Insécurité et accès aux soins limité : l’urgence oubliée en Ituri, RDC

Zone de santé de Drodro/territoire de Djugu, Ituri, RDC – 26 Juin 2023

Depuis le début de l’année, le territoire de Djugu est marqué par une recrudescence d’attaques armées, poussant une nouvelle fois les populations à fuir. 156 000https://dtm.iom.int/reports/rdc-ituri-suivi-des-mobilites-9-mars-2023 personnes sont nouvellement déplacées dans le territoire, soit un total de près de 700 000https://reliefweb.int/report/democratic-republic-congo/rd-congo-situation-humanitaire-dans-la-province-de-lituri-16-juin-2023 personnes déplacées pour le territoire et 1,7 millions pour la province d’Ituri. La population est prise au piège, sans échappatoire, depuis des décennies. Victimes d’exactions diverses, les communautés sont exposées à des violences intercommunautaires extrêmes - ayant un impact majeur sur leur accès aux soins médicaux et sur leur santé mentale. Lors d’attaque ou menace à proximité des structures de santé, celles-ci sont même désertées par les patients et le personnel soignant. Aujourd’hui, nos équipes MSF sont les yeux et les oreilles des communautés vivant avec des traumatismes inimaginables.

Des coups de feu crépitent à 2km, en bas de la colline où se trouve l’hôpital de Drodro. C’est la panique. Quelques heures auparavant, des affrontements ont eu lieu sur l’axe nord, à quelques kilomètres.

Maintenant, le bruit se rapproche. Traumatisés par des années de violences chroniques, patients et personnel hospitalier n’ont qu’un réflexe : fuir. Loin de l’hôpital.

Rapidement, tout le monde prend ses affaires. Les mamans enroulent leurs enfants malades dans des pagnes sur leur dos, prennent ce qu’elles ont sous la main et partent en courant, laissant le reste derrière elles.

En moins de 30 minutes, l’hôpital de Drodro, d’une capacité de 100 lits, s’est vidé. Les portes des services sont fermées et le silence est lourd.

Collage: Drodro general hospital, Ituri province
Une vue côte à côte de l'unité de pédiatrie et de l'unité de nutrithérapie intensive un jour normal, lorsqu'elles se sont vidées après que les patients et le personnel médical ont fui l'hôpital suite à une attaque armée à quelques kilomètres de la périphérie de l'hôpital de référence, en Ituri province, RDC.
MSF/Michel Lunanga

Certains ont pu rapidement emprunter la route, mais pour d’autres, il était trop tard. Ils ont dû rebrousser chemin et l’ambulance est venue les ramener à l’hôpital. Ici, ils se serrent tous dans une même pièce pour se réfugier. Une grande tension est palpable dans cette atmosphère étrange, les pleurs d’enfants se font entendre. On éteint même le générateur, de peur de ne pas détecter les potentiels coups de feu.

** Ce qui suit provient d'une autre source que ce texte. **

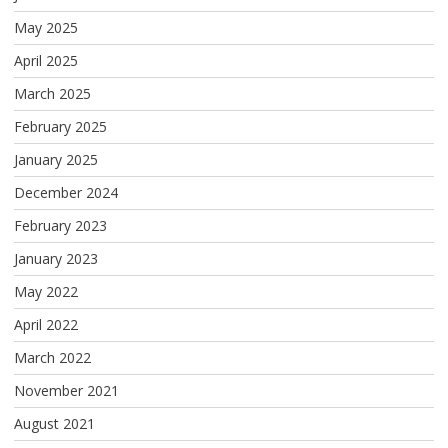
May 2025
April 2025
March 2025
February 2025
January 2025
December 2024
February 2023
January 2023
May 2022
April 2022
March 2022
November 2021
August 2021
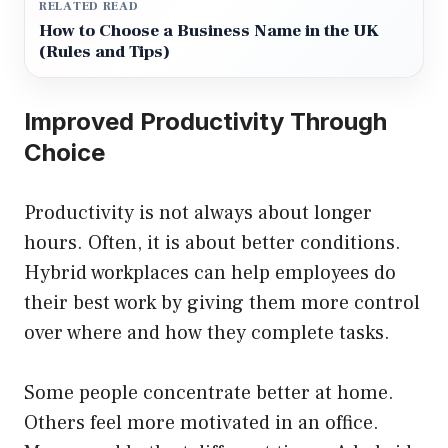
RELATED READ
How to Choose a Business Name in the UK
(Rules and Tips)
Improved Productivity Through
Choice
Productivity is not always about longer
hours. Often, it is about better conditions.
Hybrid workplaces can help employees do
their best work by giving them more control
over where and how they complete tasks.
Some people concentrate better at home.
Others feel more motivated in an office.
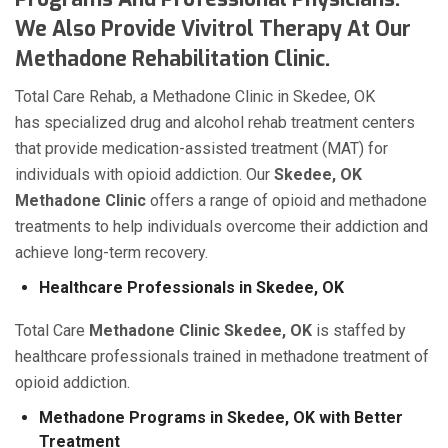
We Also Provide Vivitrol Therapy At Our
Methadone Rehabilitation Clinic.
Total Care Rehab, a Methadone Clinic in Skedee, OK
has specialized drug and alcohol rehab treatment centers
that provide medication-assisted treatment (MAT) for
individuals with opioid addiction. Our
Skedee, OK
Methadone Clinic
offers a range of opioid and methadone
treatments to help individuals overcome their addiction and
achieve long-term recovery.
Healthcare Professionals in Skedee, OK
Total Care
Methadone Clinic Skedee, OK
is staffed by
healthcare professionals trained in methadone treatment of
opioid addiction.
Methadone Programs in Skedee, OK with Better
Treatment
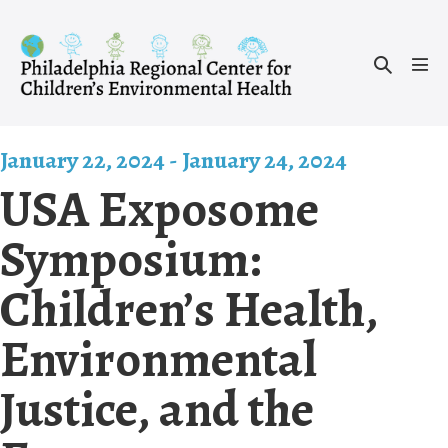
Skip
to
Search
content
Men
Toggle
Tog
January 22, 2024
-
January 24, 2024
USA Exposome
Symposium:
Children’s Health,
Environmental
Justice, and the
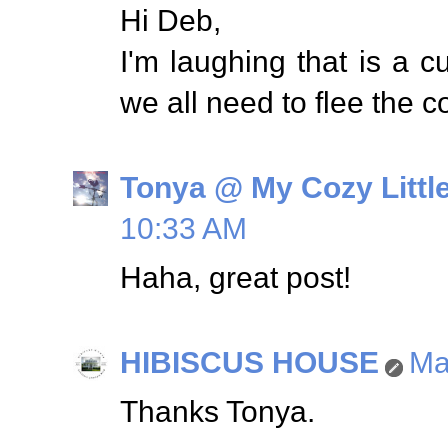
Hi Deb,
I'm laughing that is a 
we all need to flee the c
Tonya @ My Cozy Litt
10:33 AM
Haha, great post!
HIBISCUS HOUSE
Ma
Thanks Tonya.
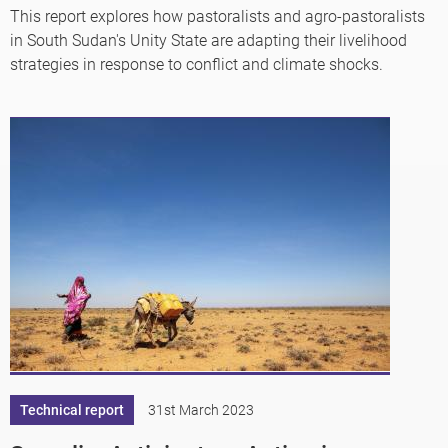
This report explores how pastoralists and agro-pastoralists
in South Sudan's Unity State are adapting their livelihood
strategies in response to conflict and climate shocks.
Technical report
31st March 2023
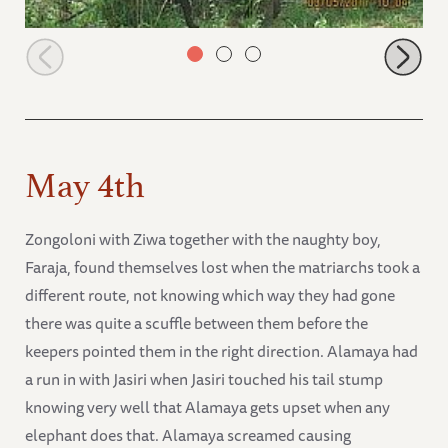
Lima Lima selecting fresher leaves
May 4th
Zongoloni with Ziwa together with the naughty boy,
Faraja, found themselves lost when the matriarchs took a
different route, not knowing which way they had gone
there was quite a scuffle between them before the
keepers pointed them in the right direction. Alamaya had
a run in with Jasiri when Jasiri touched his tail stump
knowing very well that Alamaya gets upset when any
elephant does that. Alamaya screamed causing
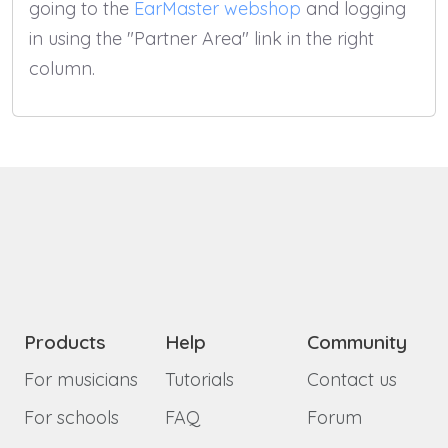
going to the
EarMaster webshop
and logging
in using the "Partner Area" link in the right
column.
Products
Help
Community
For musicians
Tutorials
Contact us
For schools
FAQ
Forum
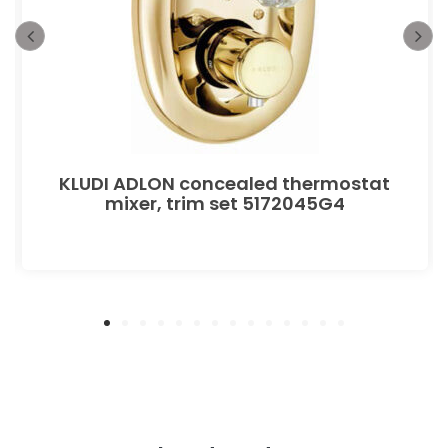
KLUDI ADLON concealed thermostat
mixer, trim set 5172045G4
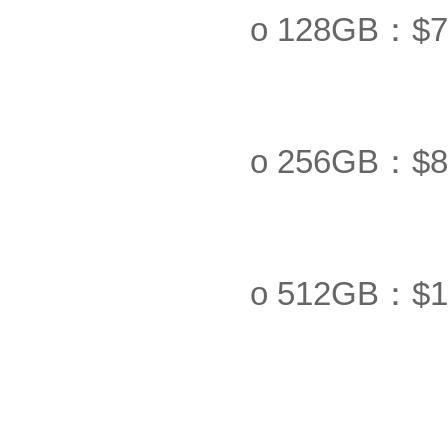
o 128GB：$7
o 256GB：$8
o 512GB：$1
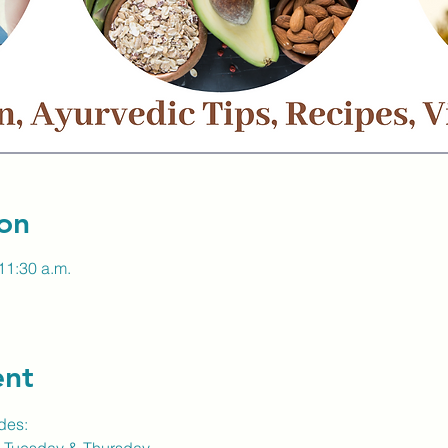
on
11:30 a.m.
ent
des:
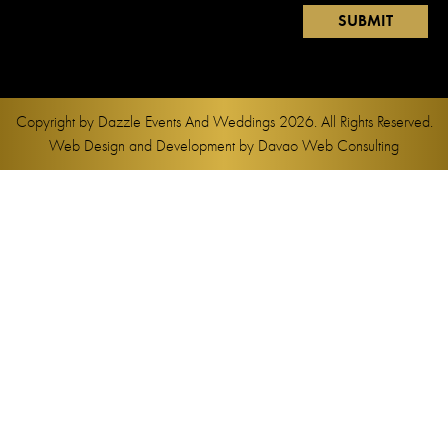
Copyright by
Dazzle Events And Weddings
2026. All Rights Reserved.
Web Design and Development by
Davao Web Consulting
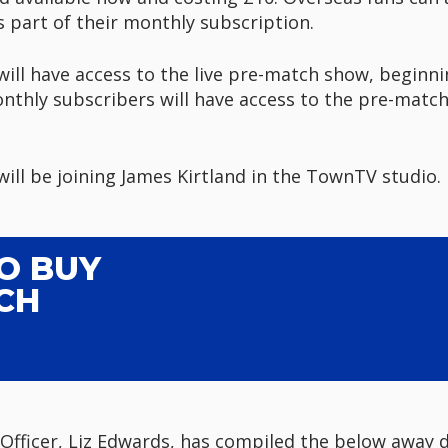
s part of their monthly subscription.
ll have access to the live pre-match show, beginnin
nthly subscribers will have access to the pre-match
ll be joining James Kirtland in the TownTV studio.
TO BUY
CH
Officer, Liz Edwards, has compiled the below away d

Des cycles de violence récurrents ont traumatisé les populations

« J'étais sur le lit d'hôpital avec mon bébé quand les autres mamans sont venues vers nous et ont dit 'il faut partir, il y a des coups de feu' : j’ai pris peur ! Les gens couraient, paniqués. Alors, sans réfléchir davantage, j'ai enveloppé mon petit dans la couverture et je suis partie. Mais dans la panique, j'ai même oublié certaines de mes affaires : son dossier médical et mes ustensiles de cuisine ! », décrit Joécie, mère du petit Salomon, 17 mois, admis à l’hôpital pour malnutrition sévère avec complications d’anémie. Joécie fait partie des quelques patients qui sont revenus dans la nuit. « Mon fils était trop malade, il avait de la fièvre et rien à manger [actuellement sous lait thérapeutique]. Je n’ai pas eu d’autre choix que revenir. La nuit était compliquée, j’étais paniquée et j’ai à peine dormi ».

La violence chronique – et la crainte de nouvelle violence – ont profondément traumatisé les populations, de génération en génération, les freinant même à se soigner de peur d’accéder aux structures médicales. Les communautés voient ces structures comme des cibles potentielles et ne se sentent pas en sécurité. Y aller ou y rester est vu comme un cas d’extrême urgence.

« Imaginez que les populations vivent dans ce conflit depuis des années et sur plusieurs générations, avec des déplacements à répétition et peu de perspectives d’avenir. Les images de massacres de leurs voisins ou des membres de leur famille leur reviennent constamment à l’esprit. C’est difficile de réfléchir logiquement » explique Grâce Longa Mugisa, conseillère santé mentale MSF.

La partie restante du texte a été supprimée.